Harnessing solutions for enterprise data
With analytics powered by client AUM & Flow and revenue data, an executive can articulate a clear case for resource allocation, cost control and investment decisions from KPIs, including:
- The economic performance and future potential of clients (by client segment, geographical location, business unit, channel and region)
- The performance of products and strategies (by client and distributor, client segment and region)
- The performance of sales and marketing teams with measures like annualised revenue on accurate views of net new money
- The logic for an acquisition or merger, including assessments of the post-integration performance of the combined and legacy businesses
The importance of enterprise-wide datasets
Paradoxically, the extreme value and demand for AUM & Flow data across all the areas of a business tend to block investment in a single, strategic store of data with cutting-edge MDM capabilities, doing so to govern and exploit data in a secure, controlled and agile manner.
However, many asset managers end up with the reverse effect. For many, the management and use of data becomes an ungoverned ‘free for all’ characterised by:
- The existence of multiple stores of similar data across the firm
- Tactical, manual patches of the data required to address chronic data quality issues in the AUM & Flow dataset
- Expensive and complex data processing that is partially duplicated across functions, creating confusion where clarity was sought
- Complex reconciliation processes to align functional views of the truth
- Distrust in the accuracy and reliability of all data, resulting in reversion to spreadsheets and other tactical measures
The impact of this ‘free-for-all’ approach results in an unsustainable and unavoidable cost of £100 million ($137 million) per year, incurred by managers governing the data in a non-strategic way. What’s more, this lack of governance also sees many decisions becoming ‘missed’ at a functional and enterprise level, as data labelled as ‘directionally accurate’ is too high-level or inaccurate to support the decision.
So, what can businesses do to avoid this happening?
Five ways to master AUM & Flow and revenue data
- Quantify the lifetime enterprise cost of bad data
This should include the hard costs of duplicative data management processes and expensive reconciliation work, as well as the cost of blocked capabilities of strategic agility and data-driven management processes.
- Iteratively evidence the business value
Focus on high-value use cases across the enterprise in Strategy, Finance, Sales, Marketing, Service, Risk & Compliance and Product Management.

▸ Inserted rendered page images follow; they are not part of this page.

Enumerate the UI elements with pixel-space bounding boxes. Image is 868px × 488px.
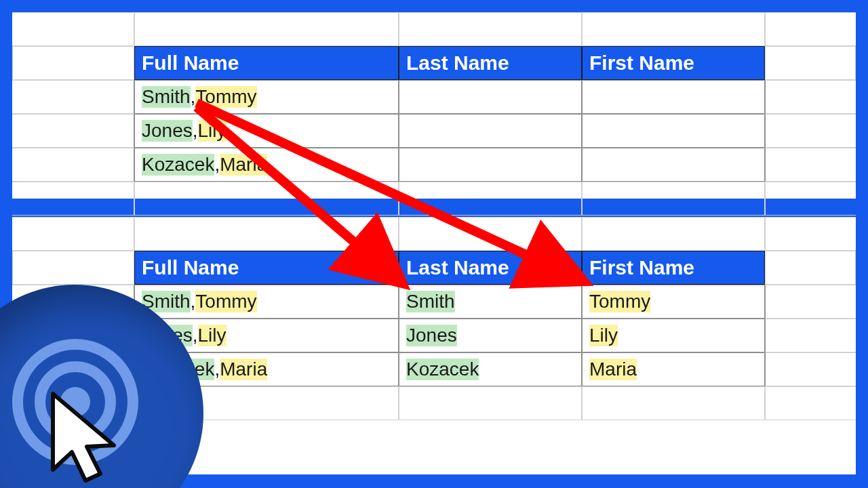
first-name-highlight: Maria xyxy=(220,154,267,176)
first-name-highlight: Tommy xyxy=(195,86,256,108)
gutter-cell xyxy=(765,12,856,46)
top-spreadsheet: Full Name Last Name First Name Smith, To… xyxy=(12,12,856,199)
last-name-highlight: Kozacek xyxy=(406,359,479,380)
separator: , xyxy=(214,154,220,176)
first-name-cell[interactable]: Maria xyxy=(582,352,765,386)
header-row: Full Name Last Name First Name xyxy=(12,46,856,80)
last-name-highlight: Kozacek xyxy=(142,154,214,176)
gutter-cell xyxy=(765,46,856,80)
top-panel: Full Name Last Name First Name Smith, To… xyxy=(12,12,856,199)
first-name-highlight: Tommy xyxy=(589,291,650,312)
first-name-highlight: Lily xyxy=(589,325,618,346)
last-name-cell[interactable] xyxy=(399,80,582,114)
empty-cell xyxy=(134,182,399,216)
empty-cell xyxy=(399,386,582,420)
data-row: Smith, Tommy xyxy=(12,80,856,114)
separator: , xyxy=(193,120,198,142)
header-full-name[interactable]: Full Name xyxy=(134,251,399,285)
data-row: Kozacek, Maria xyxy=(12,148,856,182)
header-first-name[interactable]: First Name xyxy=(582,46,765,80)
gutter-cell xyxy=(12,80,134,114)
svg-marker-6 xyxy=(53,394,114,481)
empty-cell xyxy=(399,12,582,46)
full-name-cell[interactable]: Smith, Tommy xyxy=(134,80,399,114)
gutter-cell xyxy=(12,12,134,46)
gutter-cell xyxy=(12,148,134,182)
last-name-cell[interactable]: Smith xyxy=(399,285,582,319)
last-name-highlight: Jones xyxy=(142,120,193,142)
gutter-cell xyxy=(765,182,856,216)
header-first-name[interactable]: First Name xyxy=(582,251,765,285)
last-name-highlight: Jones xyxy=(406,325,457,346)
gutter-cell xyxy=(765,386,856,420)
tutorial-frame: Full Name Last Name First Name Smith, To… xyxy=(0,0,868,488)
gutter-cell xyxy=(12,46,134,80)
gutter-cell xyxy=(12,182,134,216)
last-name-highlight: Smith xyxy=(142,86,191,108)
gutter-cell xyxy=(765,251,856,285)
gutter-cell xyxy=(12,251,134,285)
cursor-icon xyxy=(47,390,136,488)
gutter-cell xyxy=(12,217,134,251)
channel-logo xyxy=(0,285,203,488)
gutter-cell xyxy=(765,148,856,182)
gutter-cell xyxy=(765,319,856,352)
last-name-cell[interactable] xyxy=(399,114,582,148)
last-name-highlight: Smith xyxy=(406,291,455,312)
first-name-highlight: Tommy xyxy=(195,291,256,312)
first-name-highlight: Maria xyxy=(589,359,637,380)
spacer-row xyxy=(12,182,856,216)
full-name-cell[interactable]: Kozacek, Maria xyxy=(134,148,399,182)
first-name-highlight: Maria xyxy=(220,359,267,380)
header-row: Full Name Last Name First Name xyxy=(12,251,856,285)
gutter-cell xyxy=(12,114,134,148)
gutter-cell xyxy=(765,80,856,114)
header-last-name[interactable]: Last Name xyxy=(399,46,582,80)
empty-cell xyxy=(582,12,765,46)
first-name-highlight: Lily xyxy=(198,120,226,142)
first-name-cell[interactable] xyxy=(582,80,765,114)
last-name-cell[interactable]: Kozacek xyxy=(399,352,582,386)
first-name-cell[interactable] xyxy=(582,114,765,148)
empty-cell xyxy=(134,12,399,46)
empty-cell xyxy=(582,386,765,420)
empty-cell xyxy=(134,217,399,251)
header-full-name[interactable]: Full Name xyxy=(134,46,399,80)
empty-cell xyxy=(399,217,582,251)
gutter-cell xyxy=(765,217,856,251)
gutter-cell xyxy=(765,285,856,319)
first-name-cell[interactable]: Tommy xyxy=(582,285,765,319)
separator: , xyxy=(214,359,220,380)
header-last-name[interactable]: Last Name xyxy=(399,251,582,285)
empty-cell xyxy=(582,217,765,251)
gutter-cell xyxy=(765,114,856,148)
spacer-row xyxy=(12,12,856,46)
full-name-cell[interactable]: Jones, Lily xyxy=(134,114,399,148)
first-name-cell[interactable]: Lily xyxy=(582,319,765,352)
last-name-cell[interactable] xyxy=(399,148,582,182)
data-row: Jones, Lily xyxy=(12,114,856,148)
spacer-row xyxy=(12,217,856,251)
gutter-cell xyxy=(765,352,856,386)
separator: , xyxy=(191,86,196,108)
last-name-cell[interactable]: Jones xyxy=(399,319,582,352)
empty-cell xyxy=(582,182,765,216)
first-name-cell[interactable] xyxy=(582,148,765,182)
empty-cell xyxy=(399,182,582,216)
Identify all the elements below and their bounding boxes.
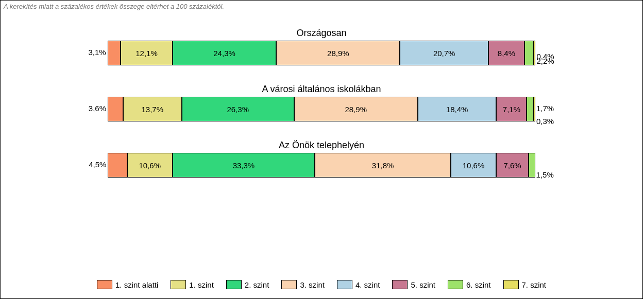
legend-item: 2. szint: [226, 280, 269, 289]
ext-label-right: 1,5%: [535, 153, 554, 162]
legend-item: 4. szint: [337, 280, 380, 289]
legend-item: 1. szint alatti: [97, 280, 158, 289]
legend-label: 1. szint alatti: [115, 280, 158, 289]
legend-swatch: [337, 280, 352, 289]
legend-item: 7. szint: [503, 280, 547, 289]
segment: [524, 41, 534, 65]
bar-title: A városi általános iskolákban: [52, 84, 591, 95]
bar-wrap: 3,6%13,7%26,3%28,9%18,4%7,1%1,7%0,3%: [52, 97, 591, 129]
bar-wrap: 4,5%10,6%33,3%31,8%10,6%7,6%1,5%: [52, 153, 591, 185]
legend-swatch: [171, 280, 186, 289]
legend-swatch: [281, 280, 297, 289]
segment: 33,3%: [173, 153, 315, 178]
segment: 28,9%: [276, 41, 400, 65]
legend-swatch: [448, 280, 463, 289]
ext-label-left: 3,6%: [89, 104, 108, 113]
bar-title: Az Önök telephelyén: [52, 140, 591, 151]
legend-swatch: [503, 280, 519, 289]
chart-area: Országosan3,1%12,1%24,3%28,9%20,7%8,4%0,…: [1, 12, 642, 201]
segment: 13,7%: [123, 97, 182, 121]
segment: 26,3%: [182, 97, 294, 121]
segment: [108, 97, 123, 121]
segment: [108, 153, 127, 178]
legend-item: 1. szint: [171, 280, 214, 289]
legend-label: 1. szint: [189, 280, 214, 289]
stacked-bar: 4,5%10,6%33,3%31,8%10,6%7,6%1,5%: [108, 153, 535, 178]
segment: 8,4%: [488, 41, 524, 65]
legend-label: 2. szint: [245, 280, 269, 289]
legend-label: 3. szint: [300, 280, 325, 289]
segment: 31,8%: [315, 153, 451, 178]
bar-wrap: 3,1%12,1%24,3%28,9%20,7%8,4%0,4%2,2%: [52, 41, 591, 73]
bar-group: Az Önök telephelyén4,5%10,6%33,3%31,8%10…: [52, 140, 591, 185]
segment: [108, 41, 121, 65]
ext-label-left: 4,5%: [89, 160, 108, 169]
segment: 10,6%: [451, 153, 496, 178]
stacked-bar: 3,6%13,7%26,3%28,9%18,4%7,1%1,7%0,3%: [108, 97, 535, 121]
legend-label: 7. szint: [522, 280, 547, 289]
legend-label: 5. szint: [411, 280, 435, 289]
segment: 18,4%: [418, 97, 497, 121]
legend-item: 5. szint: [392, 280, 435, 289]
bar-group: Országosan3,1%12,1%24,3%28,9%20,7%8,4%0,…: [52, 28, 591, 73]
stacked-bar: 3,1%12,1%24,3%28,9%20,7%8,4%0,4%2,2%: [108, 41, 536, 65]
segment: 7,1%: [496, 97, 527, 121]
ext-label-right: 1,7%0,3%: [535, 97, 554, 114]
legend-item: 3. szint: [281, 280, 325, 289]
rounding-note: A kerekítés miatt a százalékos értékek ö…: [1, 1, 642, 12]
segment: 7,6%: [496, 153, 529, 178]
legend-label: 4. szint: [355, 280, 380, 289]
segment: [529, 153, 535, 178]
ext-label-right: 0,4%2,2%: [535, 41, 554, 58]
legend-item: 6. szint: [448, 280, 491, 289]
bar-group: A városi általános iskolákban3,6%13,7%26…: [52, 84, 591, 129]
chart-container: A kerekítés miatt a százalékos értékek ö…: [0, 0, 643, 299]
legend: 1. szint alatti1. szint2. szint3. szint4…: [1, 280, 642, 289]
segment: 12,1%: [121, 41, 172, 65]
segment: 20,7%: [400, 41, 488, 65]
bar-title: Országosan: [52, 28, 591, 39]
legend-swatch: [97, 280, 112, 289]
segment: 28,9%: [294, 97, 418, 121]
segment: 24,3%: [173, 41, 277, 65]
legend-swatch: [392, 280, 408, 289]
segment: [527, 97, 534, 121]
legend-swatch: [226, 280, 242, 289]
segment: 10,6%: [127, 153, 173, 178]
ext-label-left: 3,1%: [88, 48, 107, 57]
legend-label: 6. szint: [466, 280, 491, 289]
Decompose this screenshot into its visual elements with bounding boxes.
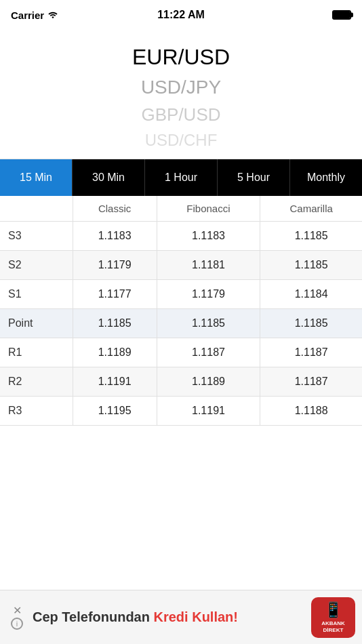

Examples include monitoring and reporting the performance of the clients and sales teams post-acquisition or merger in both the legacy businesses and the newly combined entity.
- Define a comprehensive data integration strategy from day one
If duplicated functional silos are to be decommissioned and replaced by a single strategic source of Client Master AUM, Flow & Revenue data for the enterprise, there must be the means to transport the right data, to the right data consumers, at the right time. Otherwise, tactical sources will spring up to fill the gap. This tall order is frequently unresourced and is a common reason why enterprise initiatives fail.
- Build resiliency into the solution architecture
Business-level Service Level Agreements (SLAs) in line with ‘data as a service’ principles should be supported by a secure, agile change capability. Having this structure in place is necessary to accommodate the rapidly escalating numbers of data sources, data volumes, poor data quality, as well as fast-moving analytical and data science requirements.
- Cultivate senior sponsorship and business engagement
It is imperative to persuade functional leaders that the enterprise solution will solve their issues and not become another corporate pyramid in the sand. This requires political capital and an ability to engage with technologists and data engineers to establish a roadmap that will require multi-year investments and concurrently deliver progressively better data every quarter.
Many investment managers have senior executives with the organisational ‘mana’ to sponsor complex data projects. However, they are often not natives in digital or data and inadvertently miss critical decisions, simplify requirements or make compromises that fatally undermine the solution’s effectiveness.